I was profiling Logstash throughput and saw lots of time being spent in time formatting (generating an ISO8601 timestamp for events).
Comment out the time formatting, and it speeds up by 6x. Hmm.. Need a better way to format time, or I need to switch to another time format.
Data from time format experiments are below the conclusion
Like this: "2012-06-14T02:34:00.693000-0700"
- Time#strftime has terrible performance compared to other solutions in JRuby 1.6.7
- Time#iso8601 has terrible performance compared to other solutions in MRI 1.9.3
- sprintf performs well under both JRuby and MRI
Using unix epoch, #to_f
might be the most practical in that it is precision-agnostic. It's also 15x faster than sprintf (the fastest iso8601 generator).
user system total real
control <no op> 0.330000 0.000000 0.330000 ( 0.328099)

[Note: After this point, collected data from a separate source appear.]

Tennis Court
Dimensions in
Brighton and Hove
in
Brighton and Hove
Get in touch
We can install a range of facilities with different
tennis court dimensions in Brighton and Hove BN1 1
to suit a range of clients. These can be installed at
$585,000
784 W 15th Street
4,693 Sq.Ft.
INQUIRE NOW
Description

Time#to_f <stdlib> 3.190000 0.000000 3.190000 ( 3.220451)
Time#to_i <stdlib> 0.950000 0.000000 0.950000 ( 0.955067)
Time#to_f(to_i + tv_usec) 3.190000 0.000000 3.190000 ( 3.227304)

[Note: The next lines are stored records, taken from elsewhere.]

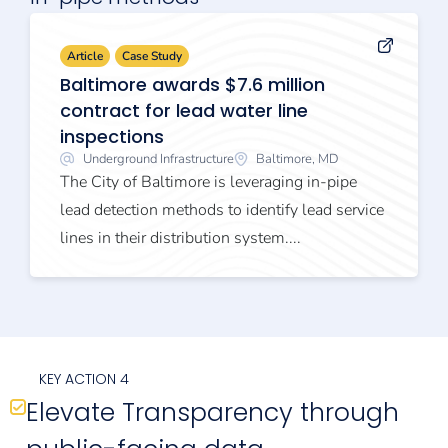
Article
Case Study
Baltimore awards $7.6 million
contract for lead water line
inspections
Underground Infrastructure
Baltimore, MD
The City of Baltimore is leveraging in-pipe
lead detection methods to identify lead service
lines in their distribution system....
KEY ACTION 4
Elevate Transparency through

Time#to_i(in usecs) 2.530000 0.000000 2.530000 ( 2.554161)
strftime(%Y-%m-%dT%H:%M:%S%z) 8.540000 0.000000 8.540000 ( 8.635077)
strftime(sprintf) 15.680000 0.000000 15.680000 ( 15.868209)

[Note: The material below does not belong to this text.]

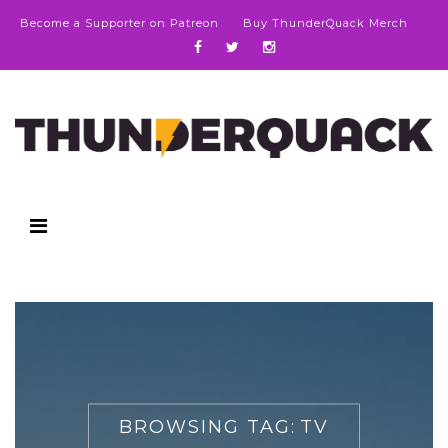
Become a Supporter on Patreon
Buy ThunderQuack Merch
BROWSING TAG:
TV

strftime+sprintf+strftime 19.440000 0.000000 19.440000 ( 19.660080)
strftime_interp 14.650000 0.000000 14.650000 ( 14.811608)
Time#iso8601 <stdlib> 16.280000 0.000000 16.280000 ( 16.445850)
Time#iso8601(6) <stdlib> 22.460000 0.000000 22.460000 ( 22.669465)
sprintf-instance_eval 13.320000 0.000000 13.320000 ( 13.445673)
sprintf 12.100000 0.000000 12.100000 ( 12.223729)
Observations:
- The fastest way to get a full ISO8601 with subsecond values appears to be with sprintf.
- Time#iso8601 is silly slow.
- My 'to_i in usecs' seems like a reasonable (and faster than Time#to_f!) way to get high precision on a timestamp very quickly.
- sprintf wins, 82600 calls/sec
user system total real
control <no op> 0.188000 0.000000 0.188000 ( 0.188000)
Time#to_f <stdlib> 0.224000 0.000000 0.224000 ( 0.224000)
Time#to_i <stdlib> 0.222000 0.000000 0.222000 ( 0.222000)
Time#to_f(to_i + tv_usec) 0.562000 0.000000 0.562000 ( 0.562000)
Time#to_i(in usecs) 0.443000 0.000000 0.443000 ( 0.443000)
strftime(%Y-%m-%dT%H:%M:%S%z) 61.678000 0.000000 61.678000 ( 61.678000)
strftime(sprintf) 76.765000 0.000000 76.765000 ( 76.765000)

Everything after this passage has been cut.